Уже и казаки высыпают на улицу после обедни и толпятся у лазарета, собираясь в путь.
— Мало вас расказачивали, сукины дети! На Кубани, на Дону, на Тереке! В Астрахани расказачивали, на Урале, за Байкалом! А вы все еще тут, все еще ползаете, все еще вредите советскому народу!
Прощаясь друг с другом, казаки целуются в губы: каждый каждого — трижды.
И сестра целует каждого — в лоб, по-матерински. И ее целует каждый — в руку, с сыновьим почтением.
— Правильно вы разъезжаться собрались. Вон пошли из России! Чтобы ноги вашей на родине больше не было! Не нужны вы здесь! Лишние! Вон пошли! Вон!
Кони сами приходят к хозяевам, по первому же зову. Казаки вскакивают в седла и растекаются по степи, по двое и по трое, — степь то тут то там взрывается вихрями рыжей пыли. Бурые тучи клубятся со всех сторон, будто эшелон оказался в центре пыльного урагана, и со всех же сторон доносится удаляющийся топот. Мелькает желтая верблюжья шерсть — двое казаков уезжают на верблюде, оставляя покрытую шкурами кибитку у «гирлянды».

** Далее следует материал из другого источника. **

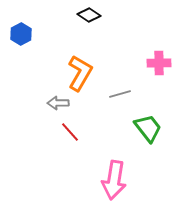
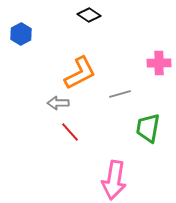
orange L-shape: rotated 33 degrees clockwise
green trapezoid: rotated 132 degrees counterclockwise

— А где обещанное? — орет Деев им вслед. — Дрова где? Вода где? Мыло, за которое мы весь этот цирк терпели?
Бывшая попадья с застывшим лицом шагает прочь от эшелона — в степь. Останавливается в отдалении, наполовину скрытая пыльными облаками. Стоит и крестит эту пыль, поворачиваясь то на север, то на восток, то на юг, а то на запад.
Наконец Буг разжимает лапы — отпускает Деева.
Потирая помятые бока и плечи, Деев бросается к лазарету — никого из гостей там уже не осталось, одни только больные по лавкам лежат да висит в воздухе тяжелый свечной дух. У многих поверх одеял — казачьи шинели и бешметы, шарфы. Атаман в белой бурке у вагона не появлялся, с людьми своими не прощался, а тоже исчез — столь же таинственно, как и появился.